Bone tumors cause great pain, promote fractures, and ultimately represent the main cause of morbidity, with a 70% incidence documented by autopsies, according to Gabriela Loots, PhD, an LLNL biomedical scientist and Associate Adjunct Professor at UC Merced.
It has been hypothesized that the bone microenvironment serves as a rich “soil” by secreting factors that promote survival and propagation of cancer cells; in turn, tumors secrete factors that alter the bone microenvironment to promote metastatic colonization. Development of new therapies for the prevention and treatment of prostate cancer bone metastasis depends on understanding the dynamic reciprocal interactions between prostate cancer cells and the bone microenvironment.
The first study identified the secreted bone protein sclerostin (SOST) as a key molecule dysregulated as a result of prostate cancer–bone microenvironment interactions.

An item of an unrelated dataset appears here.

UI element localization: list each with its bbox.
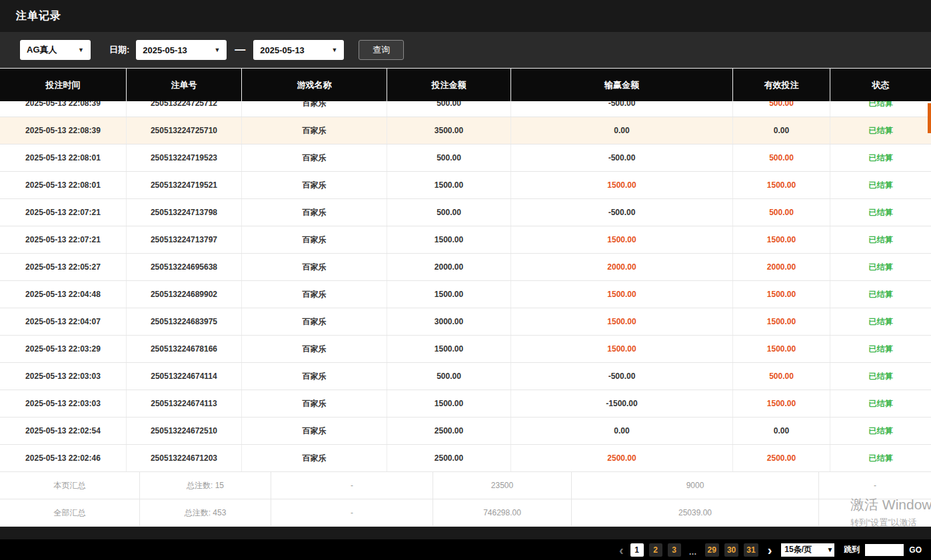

This study, published in Microarrays, shows that lack of SOST in the bone microenvironment promotes the expression of many genes associated with cell migration and/or invasion, including long noncoding RNA MALAT1 in prostate cancer, suggesting that SOST has an inhibitory effect on prostate cancer invasion.
The second study looked into the role of SOST in regulating prostate cancer invasion and metastasis. Researchers found that SOST inhibits prostate cancer invasion in vitro. To determine whether SOST impacts metastasis in animals, they modified a prostate cancer cell line to overexpress SOST, engrafted various cells lines onto immunodeficient mice, and quantified the rate of secondary tumors and of osteolytic bone lesions. The researchers found that cells producing more SOST had significantly lower rates of metastasis. In addition, it was found that cells expressing more SOST induced significantly less osteolytic bone loss. These results provided strong evidence that SOST has an inhibitory effect on prostate cancer metastasis to bone.